▶ [What is needed]:
Images are not part of the copy; write out the rest of the data exactly as given.

*** Record set ***

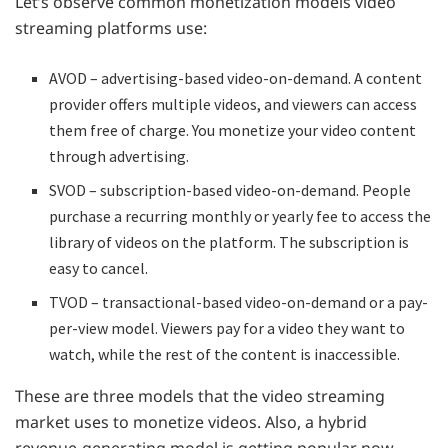
Let’s observe common monetization models video
streaming platforms use:
AVOD – advertising-based video-on-demand. A content
provider offers multiple videos, and viewers can access
them free of charge. You monetize your video content
through advertising.
SVOD – subscription-based video-on-demand. People
purchase a recurring monthly or yearly fee to access the
library of videos on the platform. The subscription is
easy to cancel.
TVOD – transactional-based video-on-demand or a pay-
per-view model. Viewers pay for a video they want to
watch, while the rest of the content is inaccessible.
These are three models that the video streaming
market uses to monetize videos. Also, a hybrid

*** End of Record set ***

▶ [Output for this exercise]:
Let’s observe common monetization models video
streaming platforms use:
AVOD – advertising-based video-on-demand. A content
provider offers multiple videos, and viewers can access
them free of charge. You monetize your video content
through advertising.
SVOD – subscription-based video-on-demand. People
purchase a recurring monthly or yearly fee to access the
library of videos on the platform. The subscription is
easy to cancel.
TVOD – transactional-based video-on-demand or a pay-
per-view model. Viewers pay for a video they want to
watch, while the rest of the content is inaccessible.
These are three models that the video streaming
market uses to monetize videos. Also, a hybrid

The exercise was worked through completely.